Roma punta sull’internazionalizzazione. La Regione Lazio ha presentato oggi, presso WEGIL, la nuova misura “Voucher Internazionalizzazione PMI 2026”, un intervento strategico da 10 milioni di euro nell’ambito del Programma FESR Lazio 2021-2027, destinato a sostenere la crescita sostenibile e la competitività delle imprese laziali sui mercati esteri.
L’obiettivo è chiaro: rafforzare la presenza delle piccole e medie imprese del territorio nelle fiere internazionali, sostenendone la partecipazione e favorendo nuove occasioni di business a livello globale.
All’evento di presentazione, presieduto dalla vicepresidente della Regione e assessore allo Sviluppo Economico Roberta Angelilli, sono intervenuti, tra gli altri, Fabrizio Lobasso del MAECI, Francesca Alicata di Simest, Lorenzo Galanti dell’Agenzia ICE, Enrico Tiero e Emanuela Mari del Consiglio Regionale, con il coordinamento del presidente di Lazio Innova, Francesco Marcolini.
«Le aziende del Lazio hanno dimostrato di sapersi affermare sui mercati esteri con credibilità e proposte innovative — ha dichiarato Angelilli —. Nei primi sei mesi del 2025, le esportazioni regionali sono cresciute del 17,4%, un primato nazionale che supera la media italiana e quella delle altre regioni centrali. Per questo vogliamo potenziare le misure per l’internazionalizzazione, raddoppiando la dotazione economica per il 2026».
La nuova misura prevede un contributo a fondo perduto di 15.240 euro per ciascuna fiera internazionale B2B a cui l’impresa partecipa, fino a un massimo di tre eventi nel corso dell’anno. Il voucher copre sia le spese di partecipazione che una quota forfettaria per il personale coinvolto.

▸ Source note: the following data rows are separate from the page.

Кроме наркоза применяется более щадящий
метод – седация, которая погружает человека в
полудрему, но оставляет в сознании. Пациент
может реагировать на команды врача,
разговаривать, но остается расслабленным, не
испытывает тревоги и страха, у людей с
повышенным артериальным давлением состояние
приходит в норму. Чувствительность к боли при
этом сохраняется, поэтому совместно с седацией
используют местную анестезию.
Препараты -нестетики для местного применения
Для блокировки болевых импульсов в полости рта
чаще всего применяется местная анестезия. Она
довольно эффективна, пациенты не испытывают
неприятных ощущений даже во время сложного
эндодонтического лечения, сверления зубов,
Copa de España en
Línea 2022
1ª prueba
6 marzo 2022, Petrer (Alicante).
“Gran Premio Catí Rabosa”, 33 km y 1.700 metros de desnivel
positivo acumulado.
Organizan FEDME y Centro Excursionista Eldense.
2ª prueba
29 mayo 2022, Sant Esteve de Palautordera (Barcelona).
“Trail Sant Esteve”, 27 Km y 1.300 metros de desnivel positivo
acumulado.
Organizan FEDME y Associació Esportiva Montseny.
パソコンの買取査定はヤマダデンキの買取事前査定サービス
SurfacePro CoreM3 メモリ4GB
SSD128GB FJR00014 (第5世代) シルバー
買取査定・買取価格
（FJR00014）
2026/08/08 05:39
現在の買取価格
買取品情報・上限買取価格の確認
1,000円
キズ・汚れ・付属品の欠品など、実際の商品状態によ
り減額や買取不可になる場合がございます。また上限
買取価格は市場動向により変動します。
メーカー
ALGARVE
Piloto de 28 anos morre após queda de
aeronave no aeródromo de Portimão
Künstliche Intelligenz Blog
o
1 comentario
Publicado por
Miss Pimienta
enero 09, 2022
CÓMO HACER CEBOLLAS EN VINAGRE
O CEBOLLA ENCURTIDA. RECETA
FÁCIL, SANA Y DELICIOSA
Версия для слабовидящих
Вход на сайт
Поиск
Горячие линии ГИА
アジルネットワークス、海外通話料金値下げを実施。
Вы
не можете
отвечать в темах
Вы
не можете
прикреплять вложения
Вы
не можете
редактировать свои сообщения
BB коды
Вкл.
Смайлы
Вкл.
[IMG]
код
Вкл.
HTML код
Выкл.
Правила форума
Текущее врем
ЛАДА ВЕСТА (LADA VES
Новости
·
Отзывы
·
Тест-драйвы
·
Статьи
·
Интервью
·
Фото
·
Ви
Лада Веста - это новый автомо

Il bando è rivolto a tutte le PMI con sede operativa nel Lazio, regolarmente iscritte al Registro delle Imprese, e include sia fiere all’estero che manifestazioni italiane riconosciute come internazionali.

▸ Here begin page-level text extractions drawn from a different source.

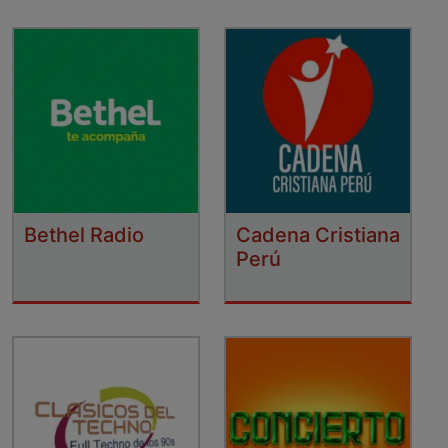
Bethel Radio
Cadena Cristiana
Perú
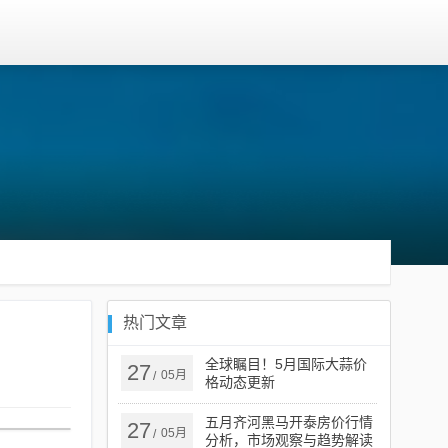
热门文章
全球瞩目！5月国际大蒜价
27
05月
/
格动态更新
五月齐河黑马开泰房价行情
27
05月
/
分析，市场观察与趋势解读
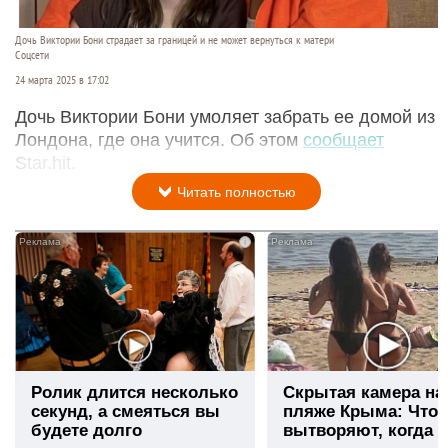
Дочь Виктории Бони страдает за границей и не может вернуться к матери
Соцсети
24 марта 2025 в 17:02
Дочь Виктории Бони умоляет забрать ее домой из
Лондона, где она учится. Об этом
сообщает
Star.hit.
Читать полностью
i
Ролик длится несколько
Скрытая камера на
секунд, а смеяться вы
пляже Крыма: Что
будете долго
вытворяют, когда и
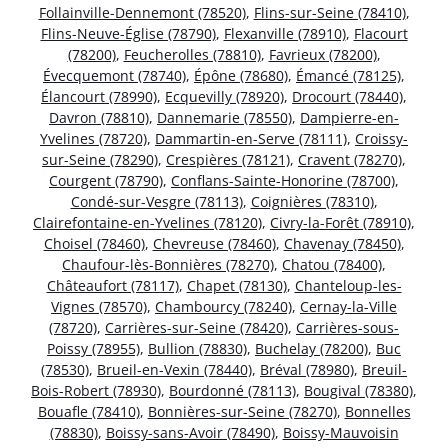
Follainville-Dennemont (78520)
,
Flins-sur-Seine (78410)
,
Flins-Neuve-Église (78790)
,
Flexanville (78910)
,
Flacourt
(78200)
,
Feucherolles (78810)
,
Favrieux (78200)
,
Évecquemont (78740)
,
Épône (78680)
,
Émancé (78125)
,
Élancourt (78990)
,
Ecquevilly (78920)
,
Drocourt (78440)
,
Davron (78810)
,
Dannemarie (78550)
,
Dampierre-en-
Yvelines (78720)
,
Dammartin-en-Serve (78111)
,
Croissy-
sur-Seine (78290)
,
Crespières (78121)
,
Cravent (78270)
,
Courgent (78790)
,
Conflans-Sainte-Honorine (78700)
,
Condé-sur-Vesgre (78113)
,
Coignières (78310)
,
Clairefontaine-en-Yvelines (78120)
,
Civry-la-Forêt (78910)
,
Choisel (78460)
,
Chevreuse (78460)
,
Chavenay (78450)
,
Chaufour-lès-Bonnières (78270)
,
Chatou (78400)
,
Châteaufort (78117)
,
Chapet (78130)
,
Chanteloup-les-
Vignes (78570)
,
Chambourcy (78240)
,
Cernay-la-Ville
(78720)
,
Carrières-sur-Seine (78420)
,
Carrières-sous-
Poissy (78955)
,
Bullion (78830)
,
Buchelay (78200)
,
Buc
(78530)
,
Brueil-en-Vexin (78440)
,
Bréval (78980)
,
Breuil-
Bois-Robert (78930)
,
Bourdonné (78113)
,
Bougival (78380)
,
Bouafle (78410)
,
Bonnières-sur-Seine (78270)
,
Bonnelles
(78830)
,
Boissy-sans-Avoir (78490)
,
Boissy-Mauvoisin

Le domande saranno valutate in base a una graduatoria che premierà, tra gli altri criteri, l’incidenza del fatturato estero, la qualità del progetto, le imprese giovanili o femminili, la certificazione di sostenibilità ambientale e la parità di genere.

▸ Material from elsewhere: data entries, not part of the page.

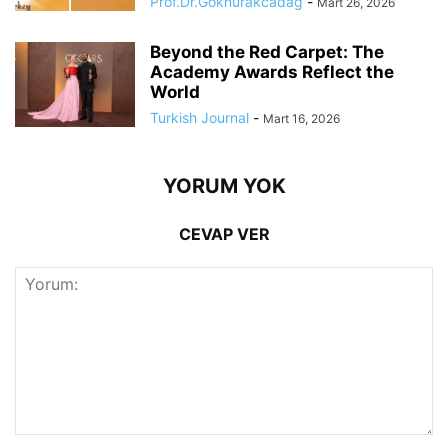
Prof.Dr.Goknurakcadag
-
Mart 26, 2026
Beyond the Red Carpet: The
Academy Awards Reflect the
World
Turkish Journal
-
Mart 16, 2026
YORUM YOK
CEVAP VER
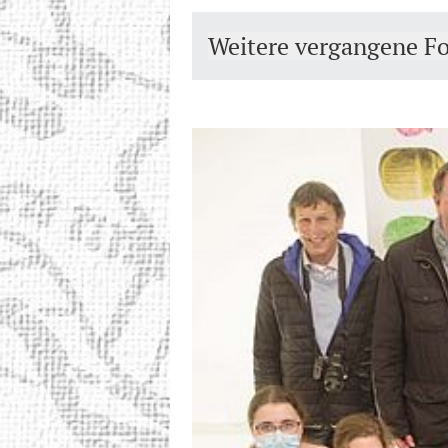
Weitere vergangene F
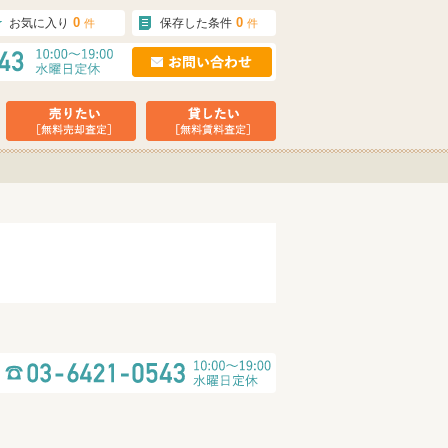
0
0
お気に入り
保存した条件
件
件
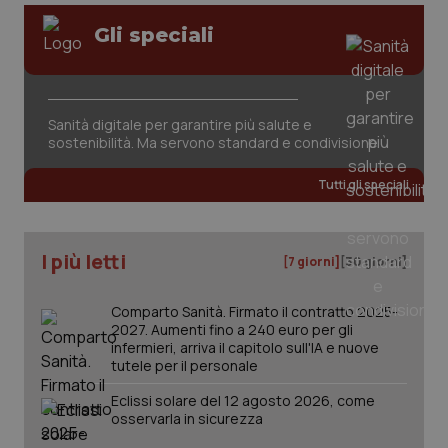
Gli speciali
Sanità digitale per garantire più salute e
sostenibilità. Ma servono standard e condivisione
tracking-sites-ironfish-
www.quotidianosanita.it
4
tracking-enable
settim
2 gior
Tutti gli speciali
I più letti
[7 giorni]
[30 giorni]
tracking-sites-ironfish-
www.quotidianosanita.it
4
session-id
settim
2 gior
Comparto Sanità. Firmato il contratto 2025-
2027. Aumenti fino a 240 euro per gli
infermieri, arriva il capitolo sull'IA e nuove
tutele per il personale
_ga
1 anno
Google LLC
mes
.quotidianosanita.it
Eclissi solare del 12 agosto 2026, come
osservarla in sicurezza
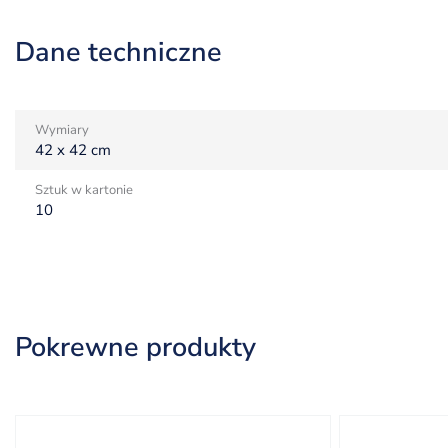
Dane techniczne
Wymiary
42 x 42 cm
Sztuk w kartonie
10
Pokrewne produkty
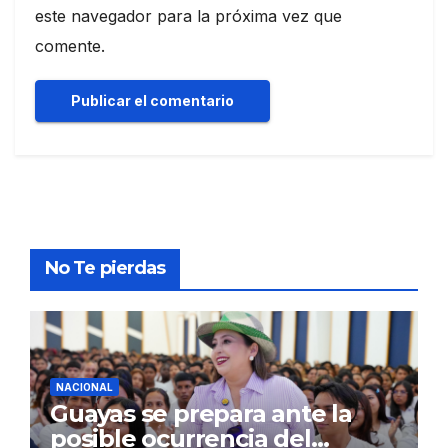
este navegador para la próxima vez que
comente.
No Te pierdas
NACIONAL
Guayas se prepara ante la
posible ocurrencia del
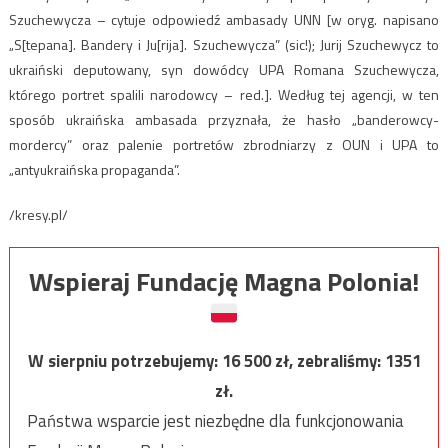
Szuchewycza – cytuje odpowiedź ambasady UNN [w oryg. napisano
„S[tepana]. Bandery i Ju[rija]. Szuchewycza” (sic!); Jurij Szuchewycz to
ukraiński deputowany, syn dowódcy UPA Romana Szuchewycza,
którego portret spalili narodowcy – red.]. Według tej agencji, w ten
sposób ukraińska ambasada przyznała, że hasło „banderowcy-
mordercy” oraz palenie portretów zbrodniarzy z OUN i UPA to
„antyukraińska propaganda”.
/kresy.pl/
Wspieraj Fundację Magna Polonia!
W sierpniu potrzebujemy:
16 500
zł, zebraliśmy:
1351
zł.
Państwa wsparcie jest niezbędne dla funkcjonowania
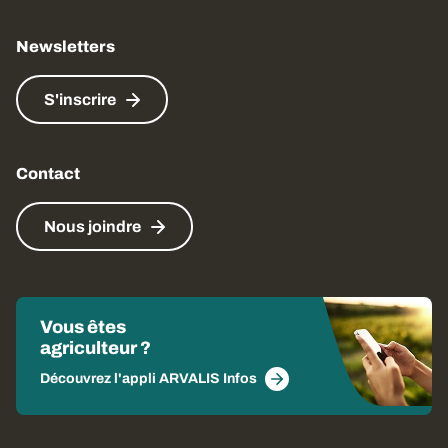
Newsletters
S'inscrire
Contact
Nous joindre
Vous êtes
agriculteur ?
Découvrez l'appli ARVALIS Infos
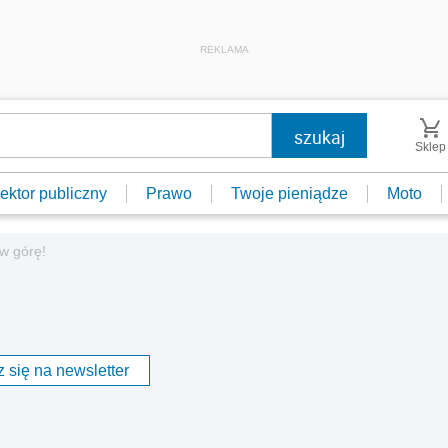
REKLAMA
Sklep
ektor publiczny
Prawo
Twoje pieniądze
Moto
w górę!
 się na newsletter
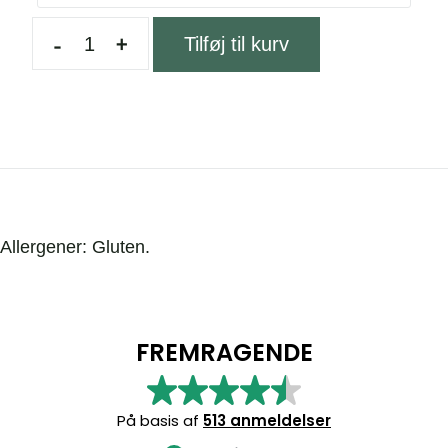
-
+
Tilføj til kurv
Allergener: Gluten.
FREMRAGENDE
På basis af
513 anmeldelser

Nel corso della conferenza, è stato sottolineato il valore della collaborazione tra Regione Lazio, MAECI, Agenzia ICE e Simest, una rete istituzionale che punta a offrire alle imprese un sistema integrato di servizi e assistenza per l’internazionalizzazione.
«Vogliamo aiutare le imprese laziali a superare i confini, portando il made in Lazio nel mondo — ha concluso Angelilli —. Internazionalizzare significa innovare, crescere e rendere più forte l’economia del territorio».